男が男を好きになるなんて、変だ。全然男らしくなんてない。
「千里くん……どうかしましたか?」
「こ、来ないでください!」
相変わらず綺麗な顔のまま、恭さんがおれの顔を覗き込んでくる。
「なんなんですかあなたは……どうして男なのにそんな格好してるんですか!? 男なのに、おかしいじゃないですか! 男らしくありませんよ!」
頭の中がぐちゃぐちゃで、八つ当たりとわかっていても言葉が口をついて出てきてしまう。
今言っているのは、おれ自身の単なるわがままだ。
そうわかっているのに、止められない。
「ぼくは……ぼくに合っていると思っている、ぼくの好きな格好をするのが一番いい。そう思っているからそうしているだけですよ」
「で、でもそれで勘違いされたりとかするじゃないですか」
「仕方ありません。
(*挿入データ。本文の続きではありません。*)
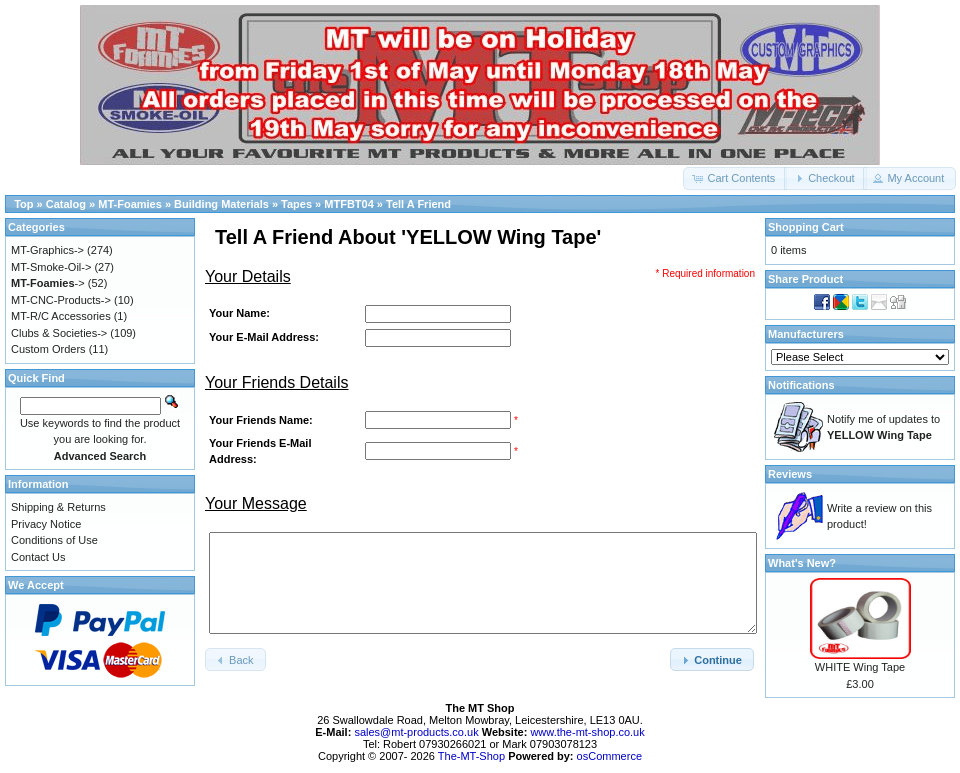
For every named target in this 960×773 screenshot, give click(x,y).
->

それがぼくですから……。それに、ぼくって案外男っぽいところもありますよ」
そう言うと、恭さんは鼻と鼻がくっつきそうなくらいおれに顔を近づけてきて、
「ぼくはぼくのやりたいようにやってんだ。文句なんてつけんなよ……とか、言ってみたり」
くす、と悪戯っぽく笑ったその表情は、やっぱりどこも男っぽくなんてなかった。
だけど……。
「男らしさがどうとか、そんな曖昧なものに振り回されるより、自分のやりたいことを自分のやりたいようにやるとか……。自分の意志を貫く姿勢を持つ方が大切なことだと、ぼくは思いますよ」
「……あなたの中では」
――男が男を好きになるのも、ありなんですか?
おれのその問いに、恭さんはにっこり笑って、即答した。
「もちろんです。むしろ、推奨したいくらいですね」
「推奨はすんな、バカが」
ぺちんっ! と神田さんが恭さんの頭を軽くはたいた。
「ま、そういうことでわかったろ、速瀬。こいつはれっきとした男。だから扱いなんて適当でいいんだよ」
「……そうは思いません」
「は?」
おれは、恭さんに大切なことを教えてもらった。
自分の意志を貫く。簡単なようで、難しいことだ。
だけど、そう出来るように努力することなら、出来ると思う。
おれは、恭さんが気になる。好き……なのかどうかは、まだちょっとわからない。
でも、少なくとも憧れている。尊敬している。
その『尊敬している人』をぞんざいに扱われるのは、我慢出来ない。
だから……!
「恭さんみたいに素敵な人、おれは他に知らないってさっきも言いました。男だからって、関係ないです。もっと優しくしてあげてくださいよ!」
「……ったく、樋口に関わるとどんどんオレの心労が増える……」
頭を抱えてぼやいたかと思うと、神田さんは竹刀をおれにつきつけてきた。
「今日の練習が終わるまでに、オレから一本取れたら考えてやる。取れなかったら、今日の稽古後の清掃はてめえ一人でやれ」
「望むところ……!」
壁に立てかけておいた竹刀を力強く握り締める。
「千里くん、頑張ってくださいね!」
「恭さん……はい!」
恭さんの声援のおかげで、いつもより力が湧いてくる。
普段なら全く歯が立たない神田さんだけど、今なら一矢報いることが出来るに違いない。
なぜなら、今、おれは一人じゃないから。
「小休止終わり! よし……いつでも来い、速瀬」
「お願いします! いやあああああああ!!」
「……いけると思ったんだけどなぁ……」
モップを片手に、おれは人気のない稽古場で一人呟くのだった。